What is a Bail Hearing?

A bail hearing is a court proceeding where a judge or justice of the peace decides whether an accused person should be released from custody pending trial, subject to certain conditions, or whether they should be detained to ensure public safety and maintain the public’s confidence in the justice system.

When an individual is arrested the police can release the accused on an Appearance Notice, which is a written promise to appear in court at a specified date and time. Alternatively, they can issue a Promise to Appear with an Undertaking, which is a written promise to appear in court and to comply with specific conditions, such as reporting to a police station or not contacting certain individuals. However, under certain, limited circumstances, police may choose not to release the accused. If this happens, the bail hearing process is engaged. 

When the police decline to release an accused on an appearance notice or undertaking, the Criminal Code requires the accused then be brought before a judge or justice of the peace for a bail hearing within 24 hours of arrest, or “as soon as practicable” thereafter if a presiding officer is not available. This process is detailed in ss. 497, 498, and 503 of the Criminal Code.

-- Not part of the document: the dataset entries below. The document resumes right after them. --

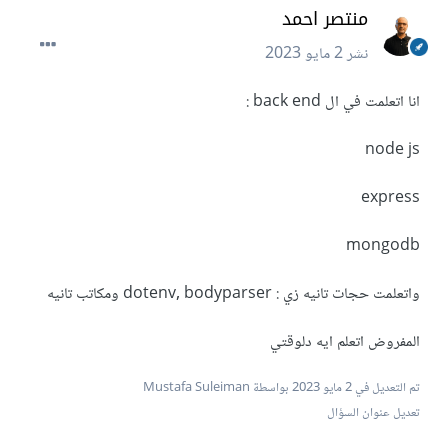
منتصر احمد
نشر
2 مايو 2023
انا اتعلمت في ال back end
:
node js
express
mongodb
واتعلمت حجات تانيه زي : dotenv, bodyparser ومكاتب تانيه
المفروض اتعلم ايه دلوقتي
تم التعديل في
2 مايو 2023
بواسطة Mustafa Suleiman
تعديل عنوان السؤال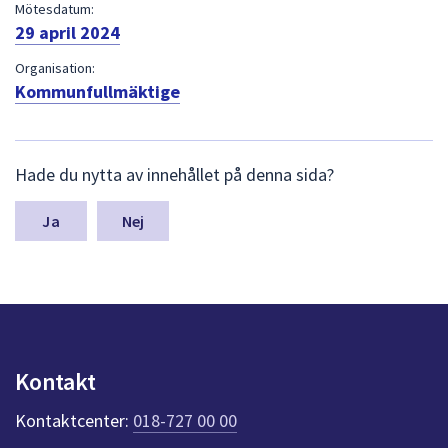
dem.
Mötesdatum:
29 april 2024
Organisation:
Kommunfullmäktige
L
Hade du nytta av innehållet på denna sida?
ä
m
n
Nej
a
s
y
n
p
u
n
Kontakt
k
t
Kontaktcenter:
018-727 00 00
e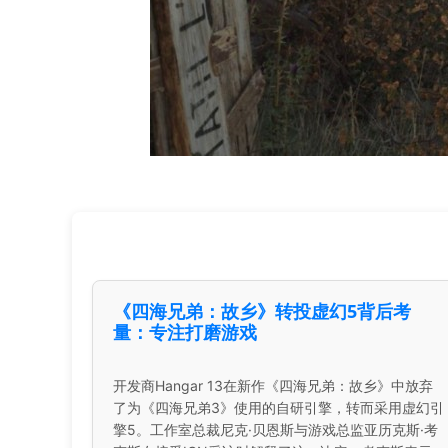
《四海兄弟：故乡》转投虚幻5背后考
量：专注打磨游戏
开发商Hangar 13在新作《四海兄弟：故乡》中放弃
了为《四海兄弟3》使用的自研引擎，转而采用虚幻引
擎5。工作室总裁尼克·贝恩斯与游戏总监亚历克斯·考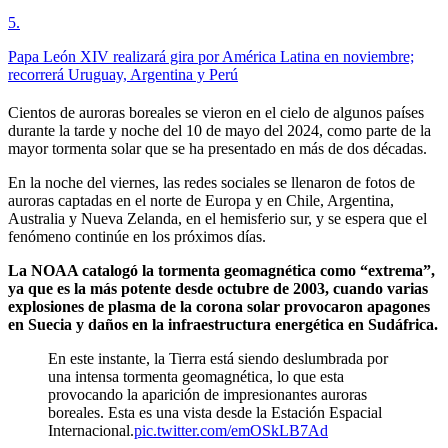
5
.
Papa León XIV realizará gira por América Latina en noviembre;
recorrerá Uruguay, Argentina y Perú
Cientos de auroras boreales se vieron en el cielo de algunos países
durante la tarde y noche del 10 de mayo del 2024, como parte de la
mayor tormenta solar que se ha presentado en más de dos décadas.
En la noche del viernes, las redes sociales se llenaron de fotos de
auroras captadas en el norte de Europa y en Chile, Argentina,
Australia y Nueva Zelanda, en el hemisferio sur, y se espera que el
fenómeno continúe en los próximos días.
La NOAA catalogó la tormenta geomagnética como “extrema”,
ya que es la más potente desde octubre de 2003, cuando varias
explosiones de plasma de la corona solar provocaron apagones
en Suecia y daños en la infraestructura energética en Sudáfrica.
En este instante, la Tierra está siendo deslumbrada por
una intensa tormenta geomagnética, lo que esta
provocando la aparición de impresionantes auroras
boreales. Esta es una vista desde la Estación Espacial
Internacional.
pic.twitter.com/emOSkLB7Ad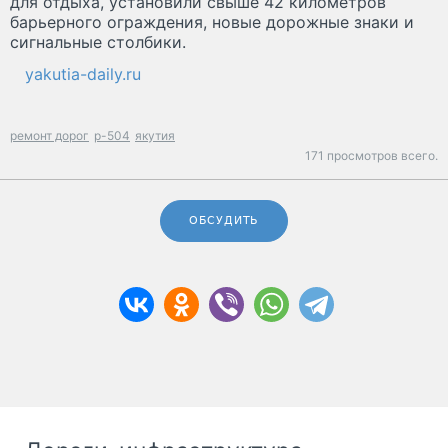
для отдыха, установили свыше 42 километров
барьерного ограждения, новые дорожные знаки и
сигнальные столбики.
yakutia-daily.ru
ремонт дорог
р-504
якутия
171 просмотров всего.
ОБСУДИТЬ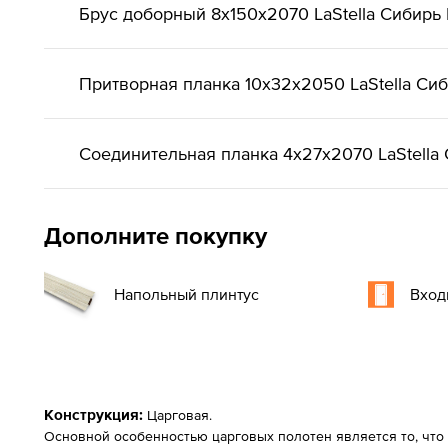
Брус доборный 8х150х2070 LaStella Сибирь
Притворная планка 10х32х2050 LaStella Си
Соединительная планка 4х27х2070 LaStella
Дополните покупку
Напольный плинтус
Вход
Конструкция:
Царговая.
Основной особенностью царговых полотен является то, что 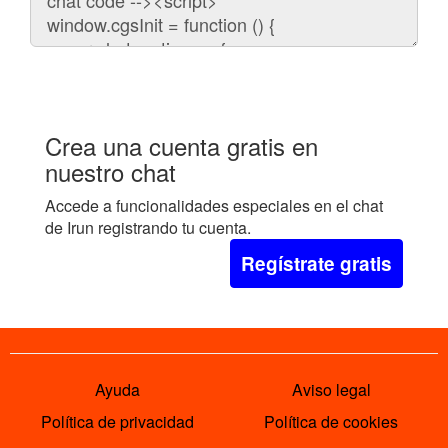
embeber
el
chat
en
tu
web:
Crea una cuenta gratis en
nuestro chat
Accede a funcionalidades especiales en el chat
de Irun registrando tu cuenta.
Regístrate gratis
Ayuda
Aviso legal
Política de privacidad
Política de cookies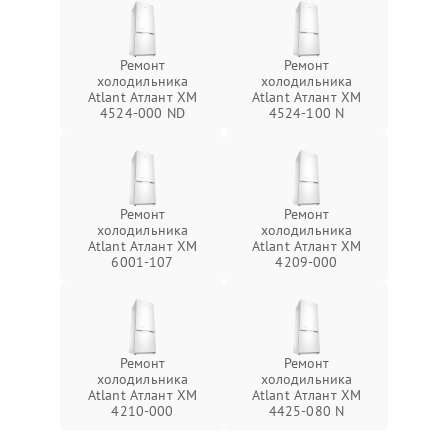
Ремонт
Ремонт
холодильника
холодильника
Atlant Атлант ХМ
Atlant Атлант ХМ
4524-000 ND
4524-100 N
Ремонт
Ремонт
холодильника
холодильника
Atlant Атлант ХМ
Atlant Атлант ХМ
6001-107
4209-000
Ремонт
Ремонт
холодильника
холодильника
Atlant Атлант ХМ
Atlant Атлант ХМ
4210-000
4425-080 N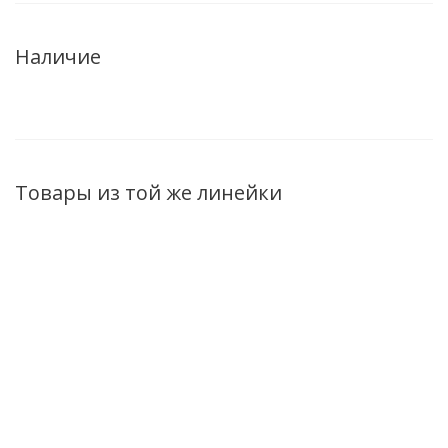
Наличие
Товары из той же линейки
ХИТ
ХИТ
ХИТ
Ночная Сыворотка-
Ламеллярный Крем
Увлажн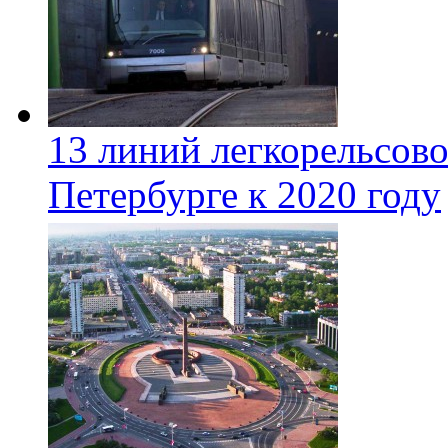
13 линий легкорельсово
Петербурге к 2020 году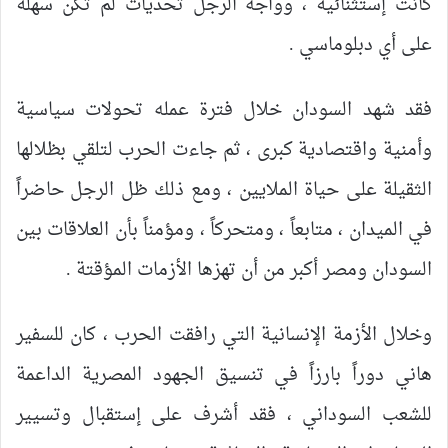
كانت إستثنائية ، وواجه الرجل تحديات لم تكن سهلة
على أي دبلوماسي .
فقد شهد السودان خلال فترة عمله تحولات سياسية
وأمنية واقتصادية كبرى ، ثم جاءت الحرب لتلقي بظلالها
الثقيلة على حياة الملايين ، ومع ذلك ظل الرجل حاضراً
في الميدان ، متابعاً ، ومتحركاً ، ومؤمناً بأن العلاقات بين
السودان ومصر أكبر من أن تهزها الأزمات المؤقتة .
وخلال الأزمة الإنسانية التي رافقت الحرب ، كان للسفير
هاني دوراً بارزاً في تنسيق الجهود المصرية الداعمة
للشعب السوداني ، فقد أشرف على إستقبال وتسيير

Why is a Bail Hearing Important?

The Canadian Charter of Rights and Freedoms guarantees the right to reasonable bail unless there is a just cause for detention (s. 11(e)). This means that the accused has the right to be released from custody unless the court determines that there are certain risks pertinent to this accused. This could include behaviour such as fleeing, thus not attending required court dates, alternatively it could include a substantial likelihood that the accused will reoffend. Courts must also consider whether the release of an individual would harm the administration of justice or be a threat to the safety of the public.

Bail hearings (and the accused’s subsequent release on bail) are crucial as they allow you to continue with your daily life while awaiting trial. This freedom will give you time to prepare for your case by working closely with your legal team to build a strong defence. 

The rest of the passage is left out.